Pemasangan dilakukan oleh anak perusahaan ADHI di bidang Energi & Industrial (E&I) di Proyek Tol Probolinggo-Banyuwangi, tepatnya di Kantor PT Jasamarga Probolinggo Banyuwangi, Jawa Timur. Langkah ini sejalan dengan komitmen ADHI terhadap prinsip Environmental, Social, and Governance (ESG) dan pembangunan Green Toll Road.
Hybrid Wind Tree: Inovasi Energi Terbarukan di Jalan Tol
Hybrid Wind Tree merupakan solusi energi berkelanjutan yang unik. Teknologi ini memadukan prinsip biomimikri dengan teknologi modern, menghasilkan sistem pembangkit listrik yang efisien dan ramah lingkungan.
Desainnya yang terinspirasi dari pohon membuatnya estetis dan mudah beradaptasi dengan berbagai lingkungan. Keunggulan ini menjadikan Hybrid Wind Tree cocok untuk berbagai lokasi, mulai dari jalan tol hingga Ibu Kota Nusantara (IKN).
Teknologi di Balik Hybrid Wind Tree
Sistem Hybrid Wind Tree terdiri dari dua komponen utama: Aeroleaf dan Solar Petal.
Aeroleaf merupakan turbin angin sumbu vertikal yang memanfaatkan energi kinetik angin. Sementara Solar Petal adalah panel surya yang menyerap energi matahari.
Kedua komponen ini bekerja sinergis untuk menghasilkan energi listrik. Energi yang dihasilkan kemudian disimpan dalam sistem baterai berkapasitas besar.

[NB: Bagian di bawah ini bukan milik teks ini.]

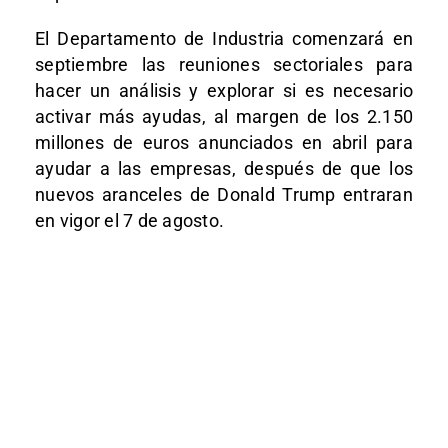
El Departamento de Industria comenzará en
septiembre las reuniones sectoriales para
hacer un análisis y explorar si es necesario
activar más ayudas, al margen de los 2.150
millones de euros anunciados en abril para
ayudar a las empresas, después de que los
nuevos aranceles de Donald Trump entraran
en vigor el 7 de agosto.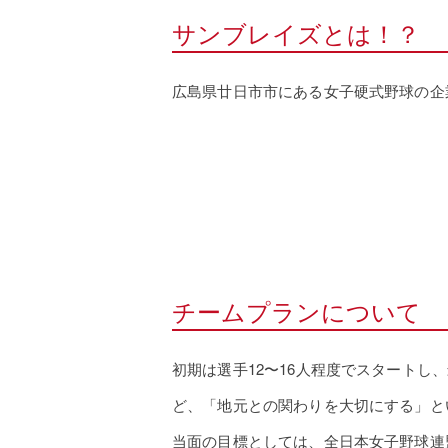
サンブレイズとは！？
広島県廿日市市にある女子硬式野球の企
チームプランについて
初期は選手12〜16人程度でスタートし
ど、「地元との関わりを大切にする」と
当面の目標としては、全日本女子野球連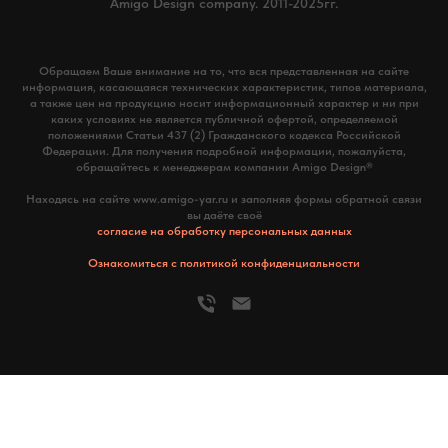
Amigo Design company. 2011-2025гг.
www.vash-promokod.ru
Обращаем Ваше внимание на то, что вся представленная на сайте
информация, касающаяся технических характеристик, типов материала,
а также цен на продукцию носит информационный характер и ни при
каких условиях не является публичной офертой, определяемой
положениями Статьи 437 (2) Гражданского кодекса Российской
Федерации. Для получения подробной информации, пожалуйста,
обращайтесь к менеджерам компании Amigo Design®
Находясь на сайте www.amigo-yar.ru и заполняя формы обратной связи
вы даёте своё
согласие на обработку персональных данных
Ознакомиться с политикой конфиденциальности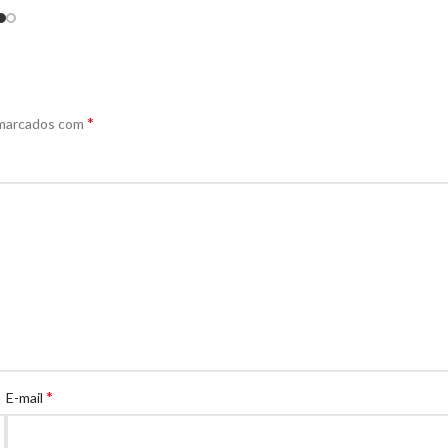
*
 marcados com
*
E-mail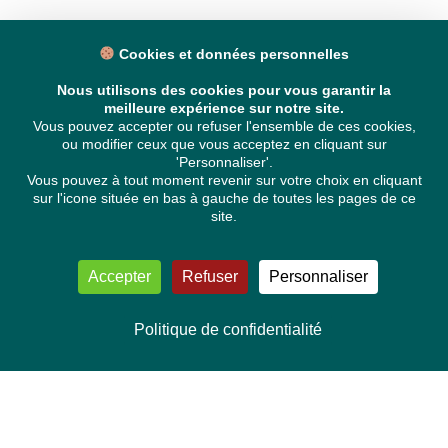
Cookies et données personnelles
Nous utilisons des cookies pour vous garantir la
meilleure expérience sur notre site.
Vous pouvez accepter ou refuser l'ensemble de ces cookies,
ou modifier ceux que vous acceptez en cliquant sur
'Personnaliser'.
Vous pouvez à tout moment revenir sur votre choix en cliquant
sur l'icone située en bas à gauche de toutes les pages de ce
site.
Accepter
Refuser
Personnaliser
Politique de confidentialité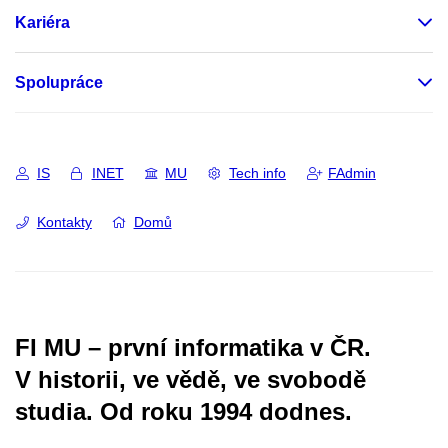
Kariéra
Spolupráce
IS
INET
MU
Tech info
FAdmin
Kontakty
Domů
FI MU – první informatika v ČR.
V historii, ve vědě, ve svobodě
studia.
Od roku 1994 dodnes.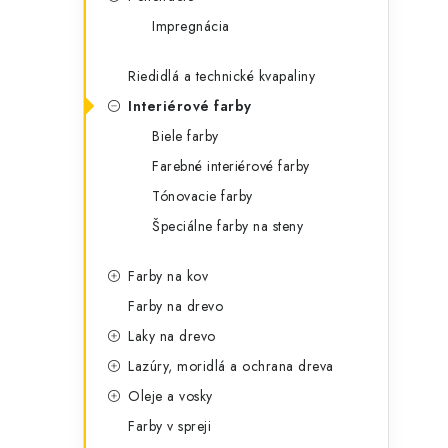
t
č
Impregnácia
e
n
g
Riedidlá a technické kvapaliny
ý
ó
Interiérové farby
p
r
Biele farby
a
i
Farebné interiérové farby
e
n
Tónovacie farby
Špeciálne farby na steny
e
l
Farby na kov
Farby na drevo
Laky na drevo
Lazúry, moridlá a ochrana dreva
Oleje a vosky
Farby v spreji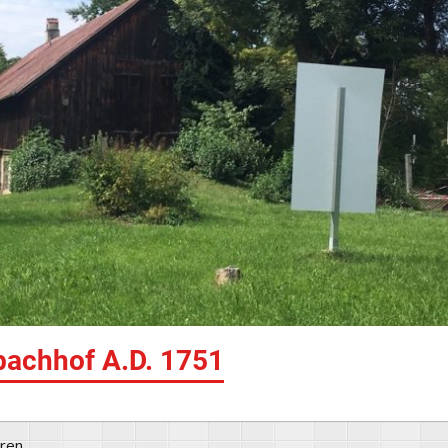
achhof A.D. 1751
ören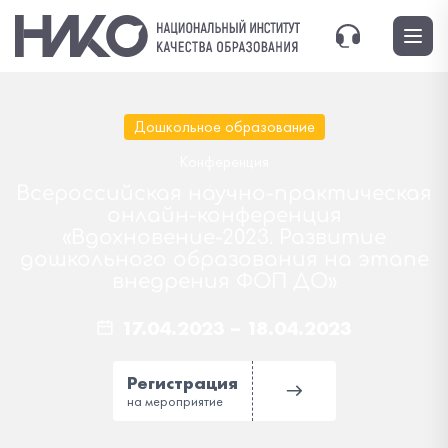
Дошкольное образование
Конференция
Всероссийская научно-практическая
онлайн-конференция
«Вдохновение-2023. Развитие
дошкольного образования на этапе
внедрения ФОП ДО»
17.04.2023
–
18.04.2023
Регистрация
на мероприятие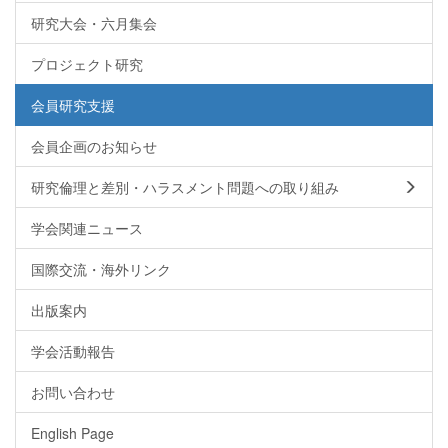
研究大会・六月集会
プロジェクト研究
会員研究支援
会員企画のお知らせ
研究倫理と差別・ハラスメント問題への取り組み
学会関連ニュース
国際交流・海外リンク
出版案内
学会活動報告
お問い合わせ
English Page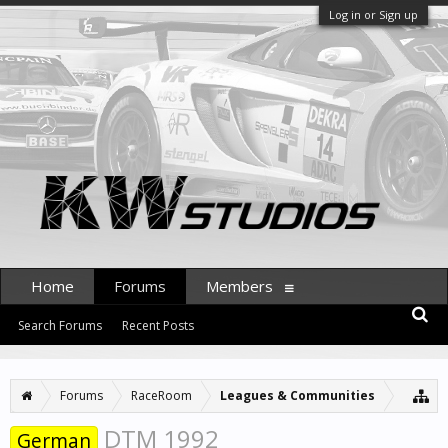
Log in or Sign up
Home
Forums
Members
Search Forums
Recent Posts
Forums
RaceRoom
Leagues & Communities
DTM 1992
German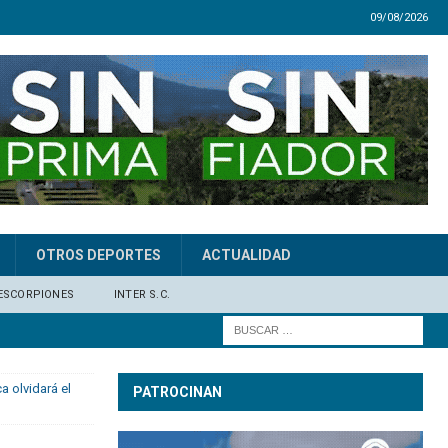
09/08/2026
OTROS DEPORTES
ACTUALIDAD
ESCORPIONES
INTER S.C.
 olvidará el
PATROCINAN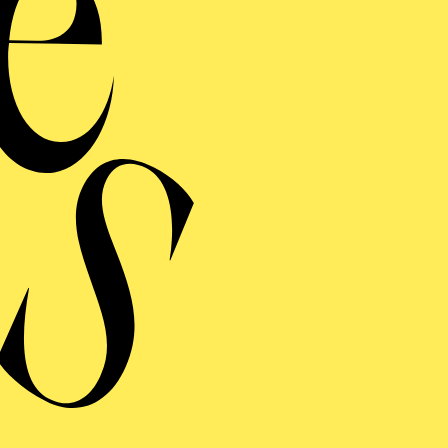
ERE
UFFÜHRUNG
AHLGIPFEL
men der Ruhrtriennale 2026
ng einblenden
UFFÜHRUNG
AHLGIPFEL
spräch im Anschluss im Café Central.
men der Ruhrtriennale 2026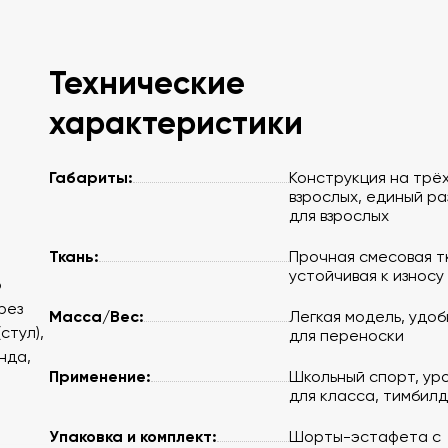
Технические
характеристики
Габариты:
Конструкция на трё
взрослых, единый р
для взрослых
Ткань:
Прочная смесовая т
устойчивая к износу
о
рез
Масса/Вес:
Легкая модель, удоб
стул),
для переноски
нда,
Применение:
Школьный спорт, ур
для класса, тимбилд
Упаковка и комплект:
Шорты-эстафета с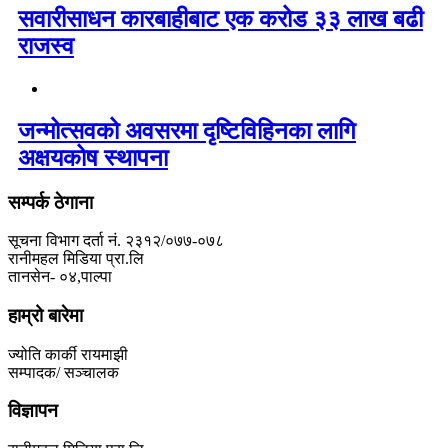
सवारीसाधन कारबाहीबाट एक करोड ३३ लाख बढी
राजस्व
जन्मोत्सवको अवसरमा दृष्टिविहिनका लागि
अक्षयकोष स्थापना
सम्पर्क ठेगाना
सूचना विभाग दर्ता नं. २३१२/०७७-०७८
रानीमहल मिडिया प्रा.लि
तानसेन- ०४,पाल्पा
हाम्रो बारेमा
ज्योति कार्की रायमाझी
सम्पादक/ सञ्चालक
विज्ञापन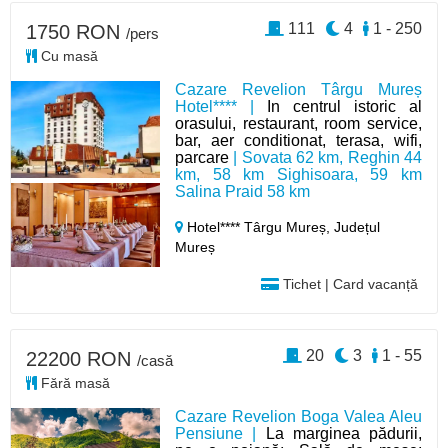
111
4
1 - 250
1750 RON
/pers
Cu masă
Cazare Revelion Târgu Mureș
Hotel**** |
In centrul istoric al
orasului, restaurant, room service,
bar, aer conditionat, terasa, wifi,
parcare
| Sovata 62 km, Reghin 44
km, 58 km Sighisoara, 59 km
Salina Praid 58 km
Hotel**** Târgu Mureș,
Județul
Mureș
Tichet | Card vacanță
20
3
1 - 55
22200 RON
/casă
Fără masă
Cazare Revelion Boga Valea Aleu
Pensiune |
La marginea pădurii,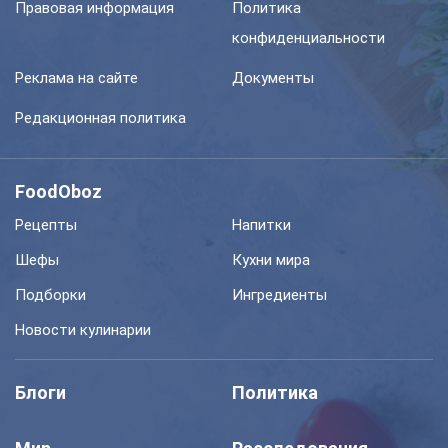
Правовая информация
Политика
конфиденциальности
Реклама на сайте
Документы
Редакционная политика
FoodOboz
Рецепты
Напитки
Шефы
Кухни мира
Подборки
Ингредиенты
Новости кулинарии
Блоги
Политика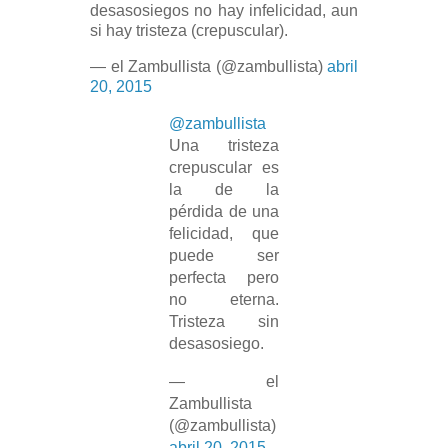
desasosiegos no hay infelicidad, aun
si hay tristeza (crepuscular).
— el Zambullista (@zambullista)
abril
20, 2015
@zambullista
Una tristeza
crepuscular es
la de la
pérdida de una
felicidad, que
puede ser
perfecta pero
no eterna.
Tristeza sin
desasosiego.
— el
Zambullista
(@zambullista)
abril 20, 2015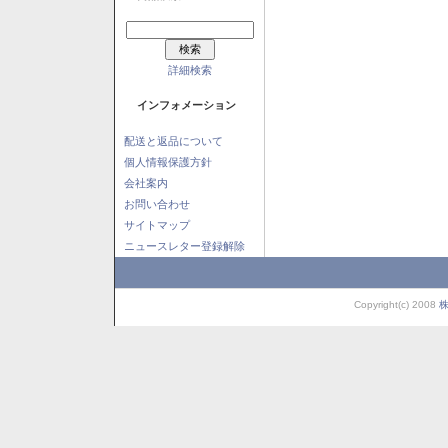
詳細検索
インフォメーション
配送と返品について
個人情報保護方針
会社案内
お問い合わせ
サイトマップ
ニュースレター登録解除
Copyright(c) 2008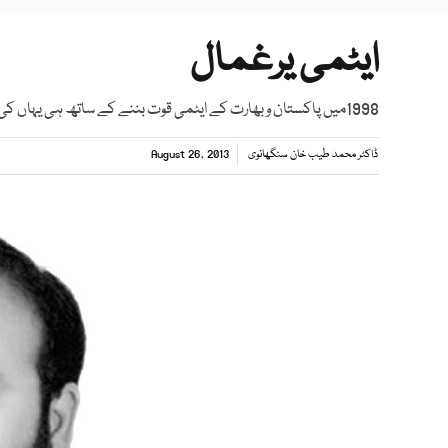
ایٹمی یرغمال
1998میں پاکستان و بھارت کے ایٹمی قوت بننے کے ساتھ ہی یہاں کی اقوام بھی ایٹمی یرغمال بن گئے، یہ خیال ...
ڈاکٹر محمد طیب خان سنگھانوی
August 26, 2013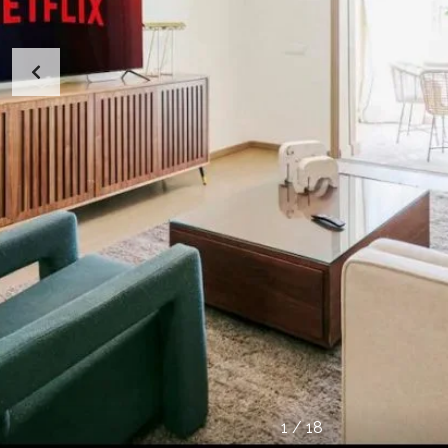
1
/
18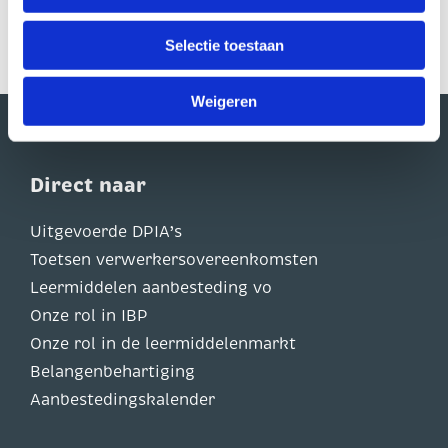
U heeft te allen tijde het recht om uw toestemming in te
trekken. Dit kunt u doen via de zwevende zwarte knop,
Selectie toestaan
linksonder op onze website.
Weigeren
Direct naar
Uitgevoerde DPIA’s
Toetsen verwerkersovereenkomsten
Leermiddelen aanbesteding vo
Onze rol in IBP
Onze rol in de leermiddelenmarkt
Belangenbehartiging
Aanbestedingskalender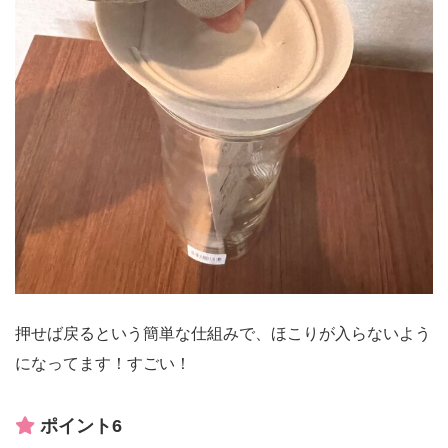
押せば戻るという簡単な仕組みで、ほこりが入らないよう
になってます！すごい！
ポイント6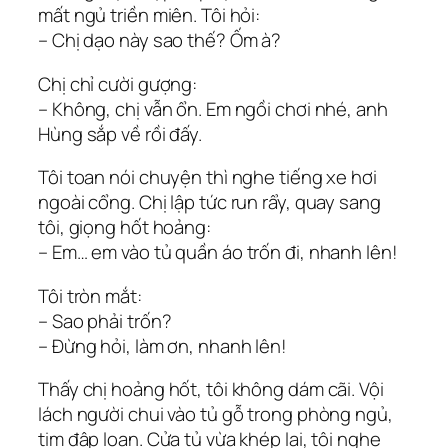
mất ngủ triền miên. Tôi hỏi:
– Chị dạo này sao thế? Ốm à?
Chị chỉ cười gượng:
– Không, chị vẫn ổn. Em ngồi chơi nhé, anh
Hùng sắp về rồi đấy.
Tôi toan nói chuyện thì nghe tiếng xe hơi
ngoài cổng. Chị lập tức run rẩy, quay sang
tôi, giọng hốt hoảng:
– Em… em vào tủ quần áo trốn đi, nhanh lên!
Tôi tròn mắt:
– Sao phải trốn?
– Đừng hỏi, làm ơn, nhanh lên!
Thấy chị hoảng hốt, tôi không dám cãi. Vội
lách người chui vào tủ gỗ trong phòng ngủ,
tim đập loạn. Cửa tủ vừa khép lại, tôi nghe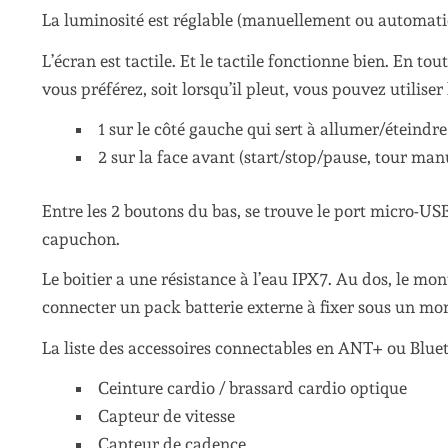
La luminosité est réglable (manuellement ou automat
L’écran est tactile. Et le tactile fonctionne bien. En t
vous préférez, soit lorsqu’il pleut, vous pouvez utiliser 
1 sur le côté gauche qui sert à allumer/éteindre
2 sur la face avant (start/stop/pause, tour man
Entre les 2 boutons du bas, se trouve le port micro-USB
capuchon.
Le boitier a une résistance à l’eau IPX7. Au dos, le mo
connecter un pack batterie externe à fixer sous un mo
La liste des accessoires connectables en ANT+ ou Bluet
Ceinture cardio / brassard cardio optique
Capteur de vitesse
Capteur de cadence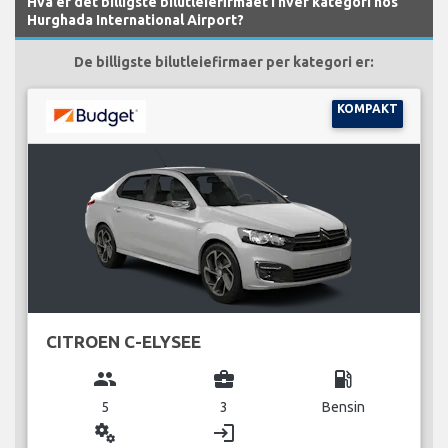
Hva er det billigste bilutleiefirmaet i hver kategori hos
Hurghada International Airport?
De billigste bilutleiefirmaer per kategori er:
KOMPAKT
CITROEN C-ELYSEE
group
business_center
local_gas_station
5
3
Bensin
miscellaneous_services
login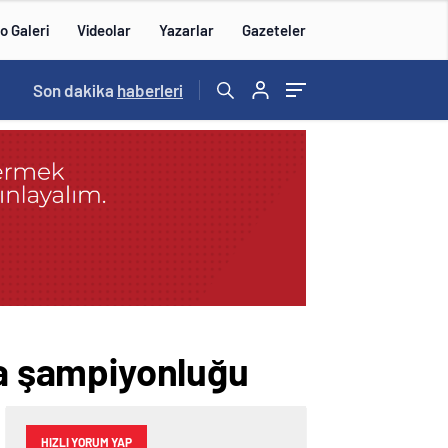
o Galeri
Videolar
Yazarlar
Gazeteler
15:20
Son dakika
/
haberleri
a şampiyonluğu
HIZLI YORUM YAP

Komponen dan Kapasitas Hybrid Wind Tree
Instalasi di Kantor PT Jasamarga Probolinggo Banyuwangi menggunakan 30 unit Aeroleaf (masing-masing berkapasitas 300 Watt) dan 35 unit Solar Petal (30 unit berkapasitas 82 Wp dan 5 unit berkapasitas 200 Wp).
Dengan konfigurasi tersebut, Hybrid Wind Tree mampu menghasilkan daya maksimum hingga 12,4 kilowatt (kW). Energi ini kemudian digunakan untuk memenuhi kebutuhan listrik kantor, terutama untuk penerangan.
Manfaat dan Potensi Hybrid Wind Tree
Hybrid Wind Tree mampu beroperasi secara efektif pada kecepatan angin minimal 2,5 m/s dan cahaya matahari yang memadai.
Selain sebagai sumber energi terbarukan, Hybrid Wind Tree juga memberikan nilai estetika dan mendukung pembangunan berkelanjutan.
Menurut Corporate Secretary ADHI, Rozi Sparta, pemasangan Hybrid Wind Tree ini bukan hanya simbol komitmen terhadap lingkungan, tetapi juga menunjukkan peluang bisnis yang menjanjikan di tengah transisi energi global.
Proyek ini menunjukkan komitmen ADHI dalam mendukung program pemerintah untuk mengembangkan energi terbarukan dan menciptakan infrastruktur yang ramah lingkungan. Keberhasilan ini diharapkan dapat menginspirasi penerapan teknologi serupa di proyek-proyek infrastruktur lainnya di Indonesia.
Dengan kemampuannya menghasilkan energi listrik secara berkelanjutan, Hybrid Wind Tree berpotensi besar untuk mengurangi ketergantungan pada energi fosil dan berkontribusi pada upaya pelestarian lingkungan. Inovasi ini membuka peluang baru dalam pengembangan teknologi energi terbarukan yang ramah lingkungan dan efisien.
Ke depannya, teknologi ini diharapkan dapat diaplikasikan secara luas di berbagai sektor, mendukung terwujudnya Indonesia yang lebih berkelanjutan dan ramah lingkungan.